A question arises for Major Hasan and the court-martial about venue or situs or trial at Fort Hood or somewhere else. Here is the general rule from R.C.M. 906(b)(11), for a change of venue of a court-martial:
United States v. Curtis was at one time a death penalty case, but not anymore as a result of post-trial actions. Here though is the court on change of venue:
Appellant argues that the defense counsel should have asked for a change of venue because of pretrial publicity. However, pretrial publicity standing alone, no matter how widespread, is not a sufficient reason for a change of venue. As will be discussed in Issue XV, the defense is not entitled to have such a motion granted unless it is shown that such publicity has permeated the panel members. In most instances a motion for a change of venue takes place after the voir dire. But "where there is a reasonable likelihood that prejudicial news prior to trial will prevent a fair trial, the judge should continue the case until the threat abates, or transfer it [**35] to another county…." Sheppard v. Maxwell, 384 U.S. 333, 363, 16 L. Ed. 2d 600, 86 S. Ct. 1507 (1966). However, a showing of actual prejudice is usually necessary before a change of venue is granted. In this case the pretrial publicity had not so permeated the courtroom that the defense was left with promises of members to disregard what they might have heard.
United States v. Curtis, 44 M.J. 106, 124 (C.A.A.F. 1996). Another death penalty case:
Appellant also asserts that the military judge demonstrated bias by stating that his ruling on the requested change of venue "wouldn’t change by my viewing any of these television reports of this trial." The military judge stated that the defense would be permitted to raise the venue issue again if voir dire of the court members indicated that they had been influenced by pretrial publicity and that he would liberally grant challenges based on exposure to pretrial publicity.
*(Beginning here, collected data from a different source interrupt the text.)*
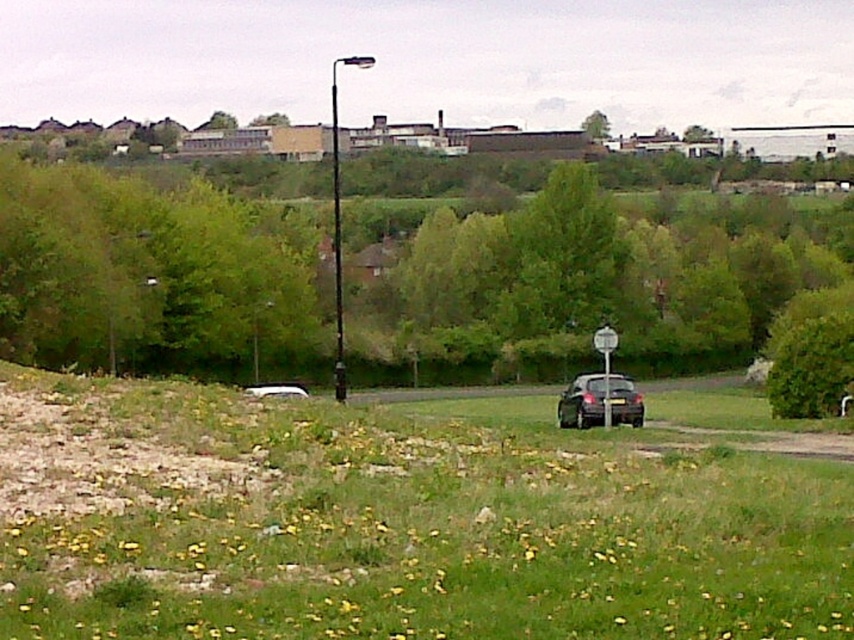 Which is more to the left, green grassy field at center or metallic silver street sign at center?

Positioned to the left is green grassy field at center.

Who is more forward, (x=398, y=502) or (x=603, y=358)?

Point (x=398, y=502) is in front.

This screenshot has height=640, width=854. In order to click on green grassy field at center in this screenshot , I will do `click(395, 524)`.

Find the location of `green grassy field at center`. green grassy field at center is located at coordinates (395, 524).

Which is in front, point (542, 189) or point (611, 419)?

Point (611, 419)

Is point (582, 314) closer to camera compared to point (594, 406)?

No, (582, 314) is behind (594, 406).

Find the location of `green leafy tree at center`. green leafy tree at center is located at coordinates (154, 276).

Does green grassy field at center appear on the right side of satin black car at center?

No, green grassy field at center is not to the right of satin black car at center.

Between green grassy field at center and satin black car at center, which one appears on the left side from the viewer's perspective?

green grassy field at center

Between point (0, 420) and point (619, 380), which one is positioned behind?

The point (619, 380) is more distant.

Image resolution: width=854 pixels, height=640 pixels. Identify the location of green grassy field at center. (395, 524). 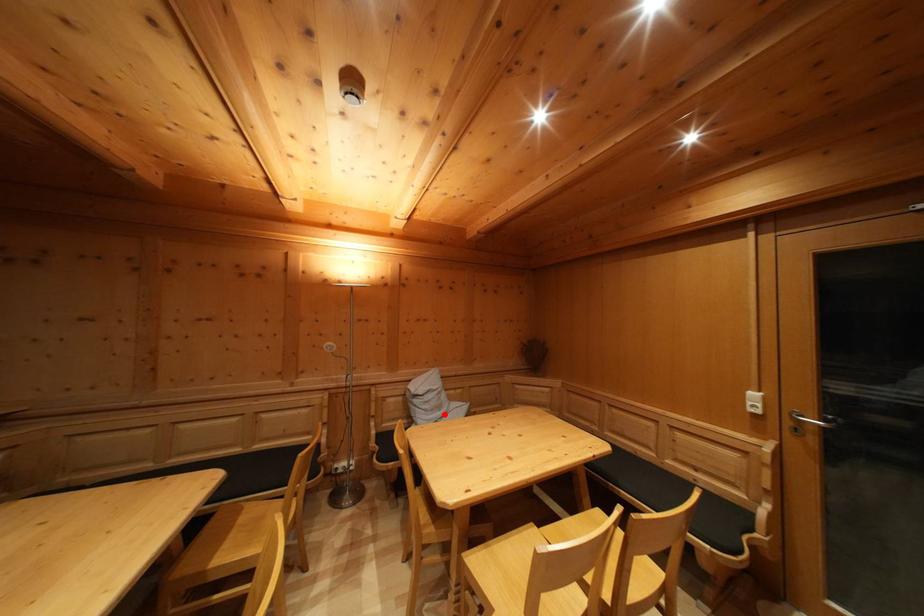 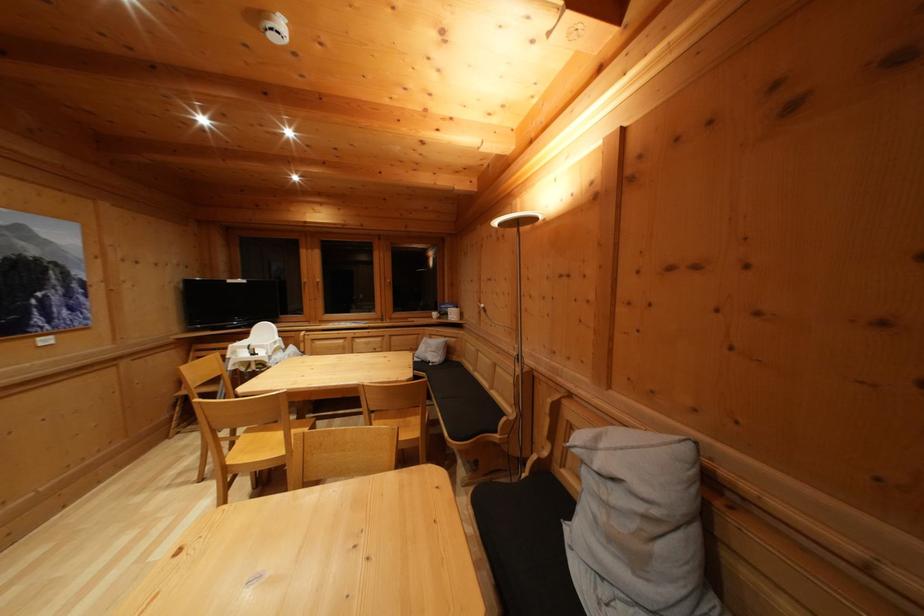 The point at the highlighted location is marked in the first image. Where is the corresponding point in the second image?

(640, 565) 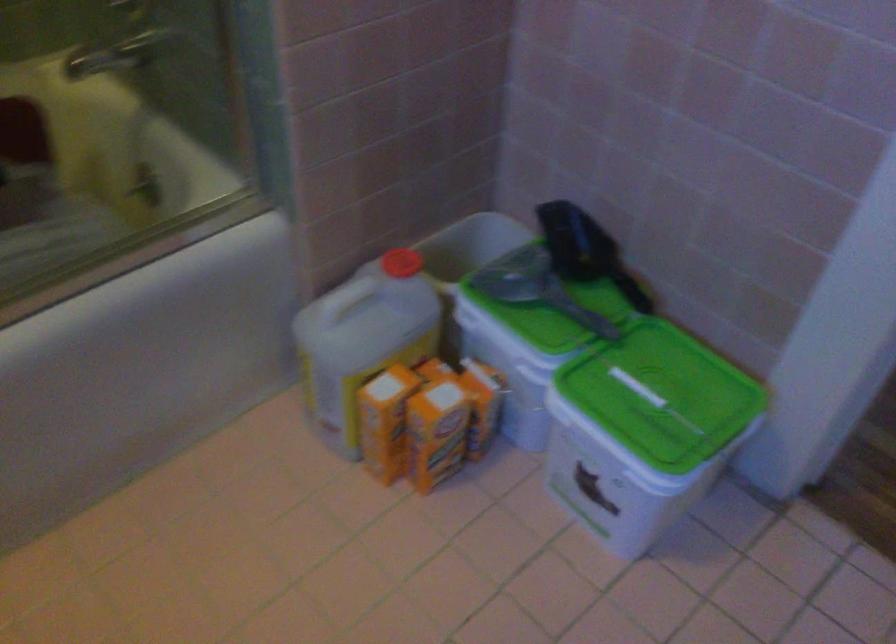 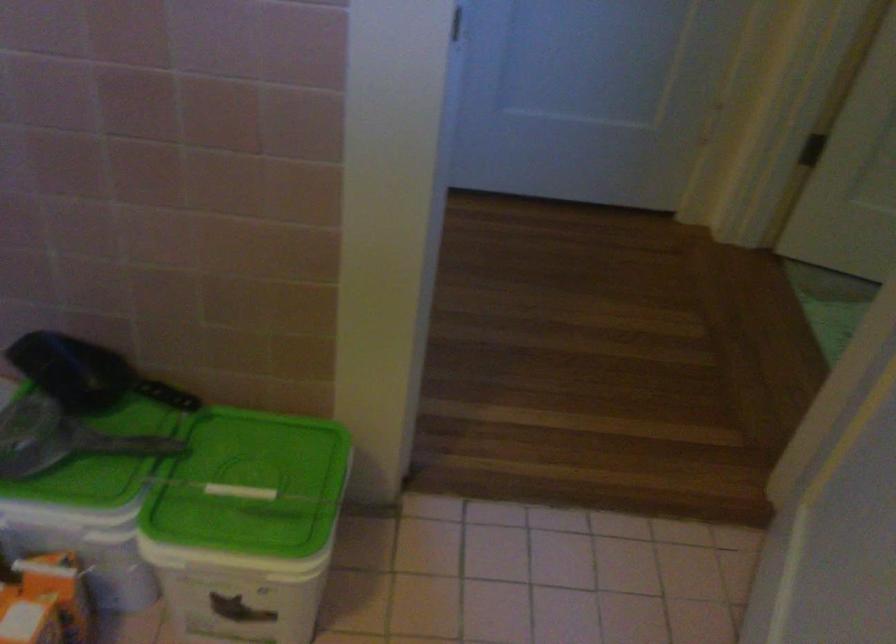 Question: The camera is either moving clockwise (left) or counter-clockwise (right) around the object. The first image is from the beginning of the video and the second image is from the end. Is the camera moving left or right when shooting the video?

Choices:
 (A) Left
 (B) Right

Answer: (A) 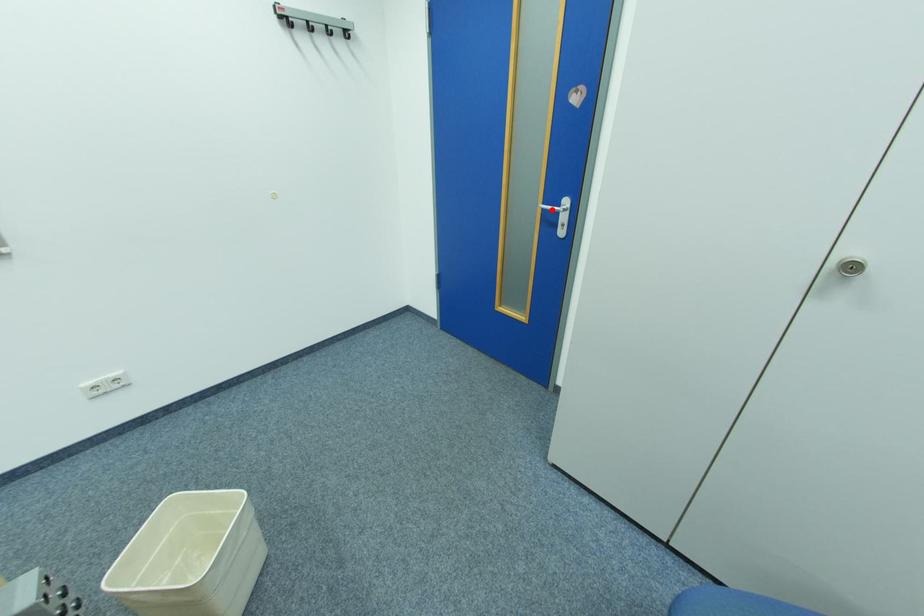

United States v. Loving, 41 M.J. 213, 254 (C.A.A.F. 1994). Loving is still an active death penalty case in the appellate process.
The Convening Authority can make some arrangements to try the case elsewhere than Fort Hood. But if he decides to proceed at Fort Hood, then the military judge decides a change of venue motion as an interlocutory matter and his decision is final. See United States v. Nivens, 21 U.S.C.M.A. 420, 45 C.M.R. 194 (1972). So in Major Hasan’s case the defense can make a motion, but they will bear the burden of establishing that the court-martial cannot be fair, and that other mitigating remedies such as very liberal voir dire won’t work.